LiquidAI
/

LFM2-Audio-1.5B-GGUF

Model card Files Files and versions

LFM2-Audio-1.5B-GGUF / README.md

tarek-liquid's picture

Upload LICENSE and README

4872567 verified 3 months ago

|

3.14 kB

	---
	license: other
	license_name: lfm1.0
	license_link: LICENSE
	tags:
	- audio
	- liquid
	- lfm2
	- edge
	- llama.cpp
	- gguf
	base_model:
	- LiquidAI/LFM2-Audio-1.5B
	---

	# LFM2-Audio-1.5B

	This example demonstrates the LFM2-Audio-1.5B audio model.

	Link to HF: [LiquidAI/LFM2-Audio-1.5B](https://huggingface.co/LiquidAI/LFM2-Audio-1.5B).
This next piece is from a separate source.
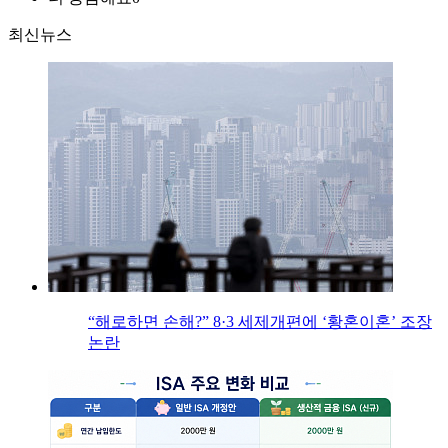
최신뉴스
“해로하면 손해?” 8·3 세제개편에 ‘황혼이혼’ 조장
논란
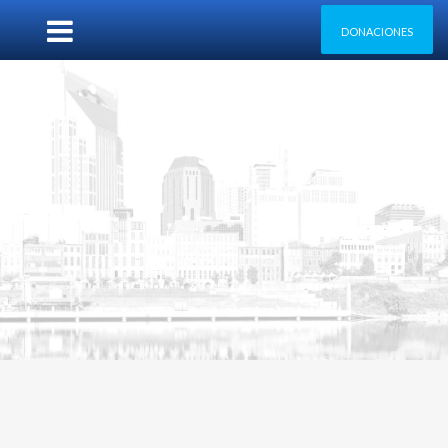
DONACIONES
	The model supports following modes
	- ASR:
	- input `audio.wav`, output `text`
	- TTS:
	- input `text`, output `audio.wav`
	- interleaved:
	- input `text` or `audio.wav`, output `text` and `audio.wav`

	## GGUFS

	There are total 3 GGUFs for this model.

	Set `$CKPT` to path to the path containing downloaded GGUFs.
	Set `$INPUT_WAV` to path to input wav file.

	```console
	export CKPT=/data/playground/checkpoints/LFM2-Audio-1.5B-GGUF
	export INPUT_WAV=/tmp/input.wav
	export OUTPUT_WAV=/tmp/output.wav
	```

	```console
	(cd $CKPT && ls *.gguf)
	audiodecoder-LFM2-Audio-1.5B-Q8_0.gguf LFM2-Audio-1.5B-Q8_0.gguf mmproj-audioencoder-LFM2-Audio-1.5B-Q8_0.gguf
	```

	Optionally, float16 ggufs can be downloaded and used by replacing `Q8_0` with `F16`.

	## Binaries

	`runners` folder contain runners for ubuntu-x64 and macos-arm64.
	```console
	runners
	├── macos-arm64
	│ └── bin
	│ ├── llama-lfm2-audio
	│ └── llama-mtmd-cli
	└── ubuntu-x64
	└── bin
	├── llama-lfm2-audio
	└── llama-mtmd-cli
	```

	## Run using `llama-lfm2-audio`

	There are 3 supported modes
	- ASR
	- TTS
	- interleaved

	The mode is defined by system prompt. There are limitations on system prompt and binary will check for them and raise an error if needed.

	### ASR

	ASR requires `-sys "Perform ASR."` and `--audio audio.wav` for input. It will print text to console

	```console
	bin/llama-lfm2-audio -m $CKPT/LFM2-Audio-1.5B-Q8_0.gguf --mmproj $CKPT/mmproj-audioencoder-LFM2-Audio-1.5B-Q8_0.gguf -mv $CKPT/audiodecoder-LFM2-Audio-1.5B-Q8_0.gguf -sys "Perform ASR." --audio $INPUT_WAV
	```

	### TTS

	TTS requires `-sys "Perform TTS."`, `-p "What is this obsession people have with books?"` for input, and `--output output.wav` for output. It will save audio to `output.wav`.
	```console
	bin/llama-lfm2-audio -m $CKPT/LFM2-Audio-1.5B-Q8_0.gguf --mmproj $CKPT/mmproj-audioencoder-LFM2-Audio-1.5B-Q8_0.gguf -mv $CKPT/audiodecoder-LFM2-Audio-1.5B-Q8_0.gguf -sys "Perform TTS." -p "What is this obsession people have with books?" --output $OUTPUT_WAV
	```

	### Interleaved

	Interleaved produces both, text and audio as output, and can consume text or audio as input.

	```console
	bin/llama-lfm2-audio -m $CKPT/LFM2-Audio-1.5B-Q8_0.gguf --mmproj $CKPT/mmproj-audioencoder-LFM2-Audio-1.5B-Q8_0.gguf -mv $CKPT/audiodecoder-LFM2-Audio-1.5B-Q8_0.gguf -sys "Respond with interleaved text and audio." --audio $INPUT_WAV --output $OUTPUT_WAV
	```

	## Run ASR using `llama-mtmd-cli`

	Build `llama-mtmd-cli` following the standard build procedure.

	```console
	bin/llama-mtmd-cli -m $CKPT/LFM2-Audio-1.5B-Q8_0.gguf --mmproj $CKPT/mmproj-audioencoder-LFM2-Audio-1.5B-Q8_0.gguf -p "<__media__>" -sys "Perform ASR." --audio $INPUT_WAV
	```

	### Debug

	For reproducible results set `--temp 0`.